The depth limit in two-photon imaging depends on both the imaging system and the sample properties11. In the rat olfactory bulb with PtP-C343 in the blood (50 μM), we could detect phosphorescence down to the depth of 600 μm using 10% excitation duty cycle (Supplementary Fig. 2a). However, the neighboring neuropil, which was devoid of the probe, also appeared to generate substantial phosphorescence, whose intensity was increasing with depth (Supplementary Fig. 2a). This artifactual result suggested that the near-surface excitation12 of PtP-C343 in the superficial vessels can limit the accuracy of PO2 measurements at greater depths. To estimate the contribution of the surface signal to the overall phosphorescence, we measured the ratio of the signal from the vascular compartment (containing the probe) to that of the neuropil (without the probe) at various depths (Supplementary Fig. 2b). We determined that the surface phosphorescence constitutes no more than 10% of the overall signal down to 300 μm. Therefore, we performed our studies at depths not exceeding 300 μm. This depth is sufficient to measure PO2 in all layers of the rodent olfactory bulb (Supplementary Fig. 3).

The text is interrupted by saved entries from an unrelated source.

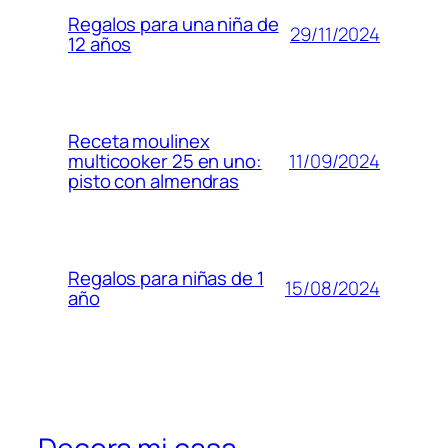
Regalos para una niña de
29/11/2024
12 años
Receta moulinex
11/09/2024
multicooker 25 en uno:
pisto con almendras
Regalos para niñas de 1
15/08/2024
año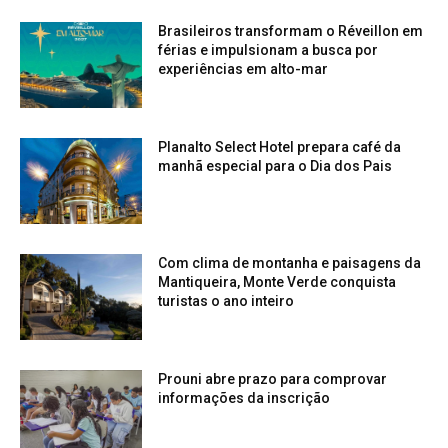
Brasileiros transformam o Réveillon em
férias e impulsionam a busca por
experiências em alto-mar
Planalto Select Hotel prepara café da
manhã especial para o Dia dos Pais
Com clima de montanha e paisagens da
Mantiqueira, Monte Verde conquista
turistas o ano inteiro
Prouni abre prazo para comprovar
informações da inscrição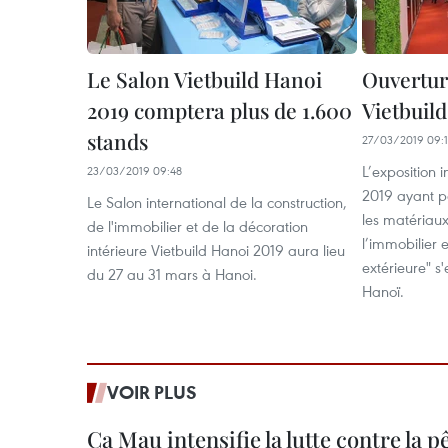
Le Salon Vietbuild Hanoi
Ouverture
2019 comptera plus de 1.600
Vietbuil
stands
27/03/2019 09:
L’exposition 
23/03/2019 09:48
2019 ayant p
Le Salon international de la construction,
les matériaux
de l'immobilier et de la décoration
l’immobilier e
intérieure Vietbuild Hanoi 2019 aura lieu
extérieure" s
du 27 au 31 mars à Hanoi.
Hanoï.
VOIR PLUS
Ca Mau intensifie la lutte contre la 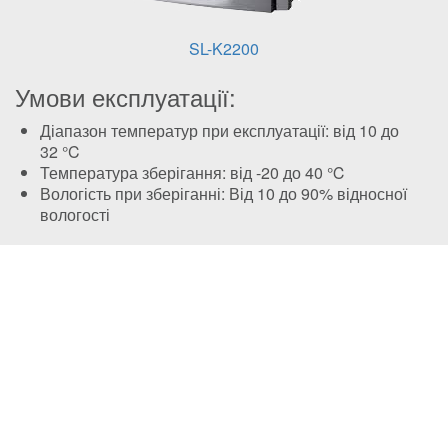
SL-K2200
Умови експлуатації:
Діапазон температур при експлуатації: від 10 до
32 °C
Температура зберігання: від -20 до 40 ℃
Вологість при зберіганні: Від 10 до 90% відносної
вологості
Комплектація:
Оригінальний
Картридж з тонером
Інструкція з переробки
Ліцензійний
Картридж з тонером
Тестова сторінка друку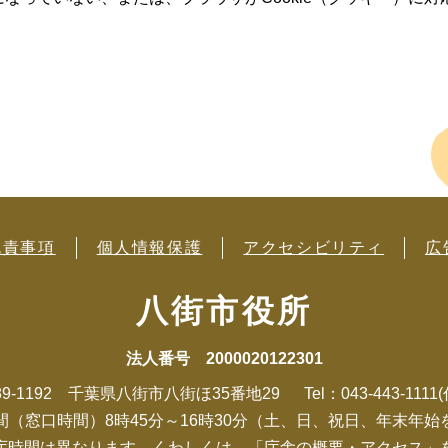
免責事項
個人情報保護
アクセシビリティ
広
八街市役所
法人番号 2000020122301
89-1192 千葉県八街市八街ほ35番地29
Tel：043-443-1111
間（窓口時間）8時45分～16時30分（土、日、祝日、年末年始
庁時間は異なります。くわしくは、「庁舎の概要・アクセス」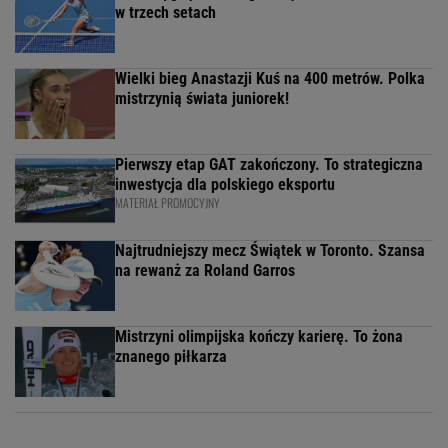
w trzech setach
Wielki bieg Anastazji Kuś na 400 metrów. Polka
mistrzynią świata juniorek!
Pierwszy etap GAT zakończony. To strategiczna
inwestycja dla polskiego eksportu
MATERIAŁ PROMOCYJNY
Najtrudniejszy mecz Świątek w Toronto. Szansa
na rewanż za Roland Garros
Mistrzyni olimpijska kończy karierę. To żona
znanego piłkarza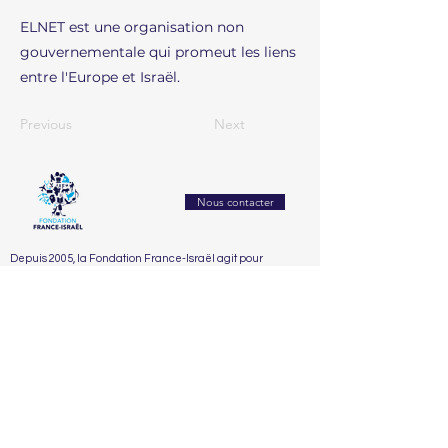
ELNET est une organisation non
gouvernementale qui promeut les liens
entre l'Europe et Israël.
Previous
Next
Nous contacter
Depuis 2005, la Fondation France-Israël agit pour
renforcer la compréhension mutuelle et les échanges
entre la France et Israël. Elle crée des passerelles entre
les sociétés civiles à travers la culture, l’éducation, la
recherche et l’innovation.
Accueil
La Fondation
Nos Actions
Nos Partenaires
Nous soutenir
Le conseil
2025
Dialogue franco-israélien et lutte contre l’antisémitisme
Le comité d'honneur
2024
Éducation, recherche & innovation
2023
Santé, bien-être & handicap
2022
Solidarité sociale & humanitaire
2021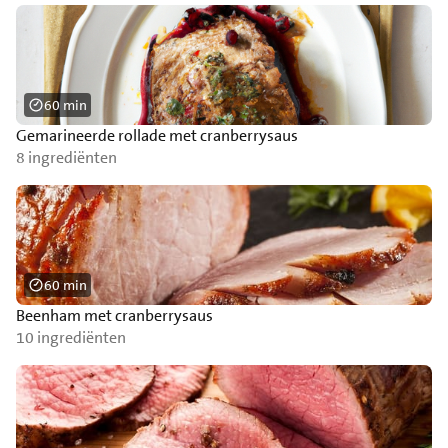
60 min
Gemarineerde rollade met cranberrysaus
8 ingrediënten
60 min
Beenham met cranberrysaus
10 ingrediënten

A necessary complementary measurement to local PO2 is local blood flow, which is usually performed by scanning the beam along the capillary longitudinal axis13. However, such scanning is incompatible with single-point PO2 measurements by 2PLM. In our system, we detected transient changes, ‘shadows’, in the signal during the on phase of the AOM (Fig. 3a) while acquiring successive excitation gates. As both the probe and fluorescein-dextran, which was added to the blood to enhance contrast, were dissolved in the blood plasma, we hypothesized that these shadows were caused by red blood cells (RBCs), which outnumber white blood cells by several fold, passing through the excitation volume. Monitoring the amplitude of the signal during the on phase of the cycle (Fig. 3b) allowed extraction of the absolute flow rate of RBCs and provided the local measurement of hematocrit simultaneously with the PO2 measurement (Fig. 3c). Comparison of the obtained flow rates with those measured with the line-scan method13,14 confirmed that our pulse-shading technique provides an accurate measurement of the capillary RBC flow (Fig. 3d).

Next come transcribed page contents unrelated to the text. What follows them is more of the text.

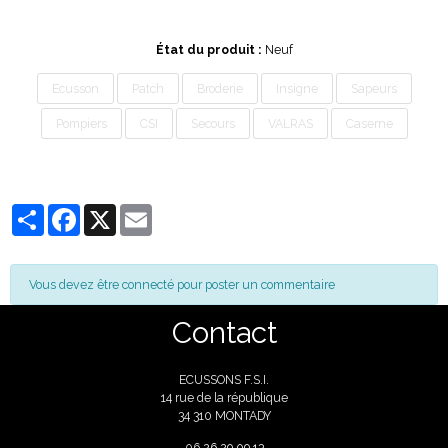
État du produit :
Neuf
Ecusson
Patch
Broderie
Insigne
Sapeurs
Pompiers
CSI
Secours
VALRAS
Caserne
Partager
Facebook
X
Email
Vous devez être connecté pour poster un commentaire
Contact
ECUSSONS F.S.I.
14 rue de la république
34 310 MONTADY
06
26 29 09 13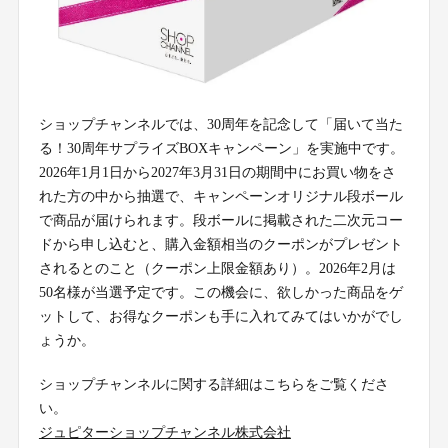
ショップチャンネルでは、30周年を記念して「届いて当た
る！30周年サプライズBOXキャンペーン」を実施中です。
2026年1月1日から2027年3月31日の期間中にお買い物をさ
れた方の中から抽選で、キャンペーンオリジナル段ボール
で商品が届けられます。段ボールに掲載された二次元コー
ドから申し込むと、購入金額相当のクーポンがプレゼント
されるとのこと（クーポン上限金額あり）。2026年2月は
50名様が当選予定です。この機会に、欲しかった商品をゲ
ットして、お得なクーポンも手に入れてみてはいかがでし
ょうか。
ショップチャンネルに関する詳細はこちらをご覧くださ
い。
ジュピターショップチャンネル株式会社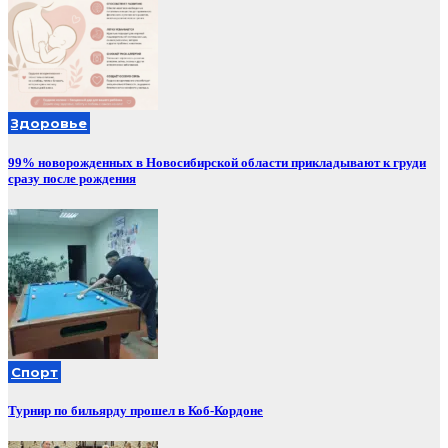
Здоровье
99% новорожденных в Новосибирской области прикладывают к груди
сразу после рождения
Спорт
Турнир по бильярду прошел в Коб-Кордоне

Modeling studies suggest that blood is heterogeneously oxygenated15; that is, the regions surrounding RBCs have higher oxygen content than the rest of the plasma. This effect is known as erythrocyte-associated transients (EATs), and its existence has been demonstrated experimentally in the peripheral vascular system16,17. However, these results are continuously debated, as previous measurement techniques were incapable of micron-scale resolution18.

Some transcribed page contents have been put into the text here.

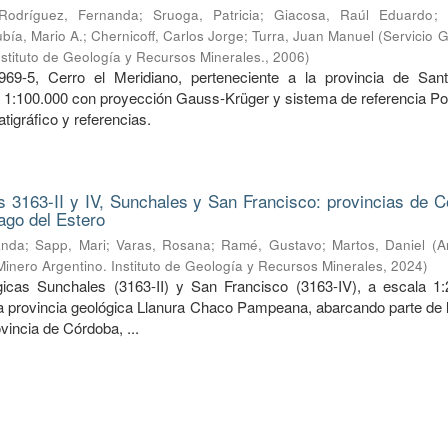
Rodríguez, Fernanda
;
Sruoga, Patricia
;
Giacosa, Raúl Eduardo
;
bía, Mario A.
;
Chernicoff, Carlos Jorge
;
Turra, Juan Manuel
(
Servicio 
nstituto de Geología y Recursos Minerales.
,
2006
)
969-5, Cerro el Meridiano, perteneciente a la provincia de San
a 1:100.000 con proyección Gauss-Krüger y sistema de referencia Po
tigráfico y referencias.
 3163-II y IV, Sunchales y San Francisco: provincias de C
ago del Estero
anda
;
Sapp, Mari
;
Varas, Rosana
;
Ramé, Gustavo
;
Martos, Daniel
(
A
Minero Argentino. Instituto de Geología y Recursos Minerales
,
2024
)
icas Sunchales (3163-II) y San Francisco (3163-IV), a escala 1:
la provincia geológica Llanura Chaco Pampeana, abarcando parte de l
ovincia de Córdoba, ...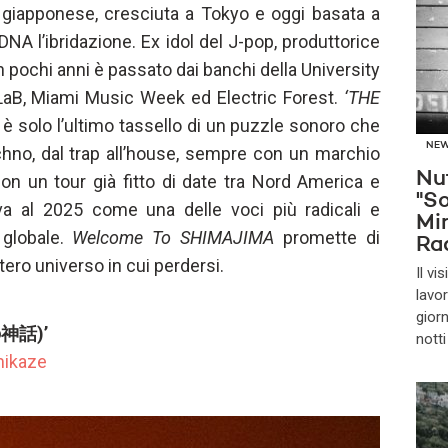
 giapponese, cresciuta a Tokyo e oggi basata a
A l’ibridazione. Ex idol del J-pop, produttorice
 pochi anni è passato dai banchi della University
oLaB, Miami Music Week ed Electric Forest.
‘THE
è solo l’ultimo tassello di un puzzle sonoro che
NE
techno, dal trap all’house, sempre con un marchio
Nu
on un tour già fitto di date tra Nord America e
"So
riva al 2025 come una delle voci più radicali e
Mi
 globale.
Welcome To SHIMAJIMA
promette di
Ra
ero universo in cui perdersi.
Il v
lavor
gior
の神話)’
notti
ikaze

At its typical velocity (~1 mm s−1), an RBC passes by the 2PLM excitation volume in less than 10 ms, which is too fast to measure PO2 values at different distances from the RBC to detect the EAT effect. Fortunately, shadows produced by RBCs (Fig. 3a,b) provided excellent reference points for averaging phosphorescence decays corresponding to various distances from the RBCs’ boundaries (Fig. 3e). In a typical experiment, we focused the laser on a capillary and detected all passing RBCs by their shadows during the AOM-on phase. We then grouped the phosphorescence decays on the basis of their distance from the RBC boundaries and averaged and analyzed them to give the corresponding PO2 values. We made these measurements at the highest resolution (quadratic regime), as we expected the EATs to be restricted to the immediate vicinity of RBCs.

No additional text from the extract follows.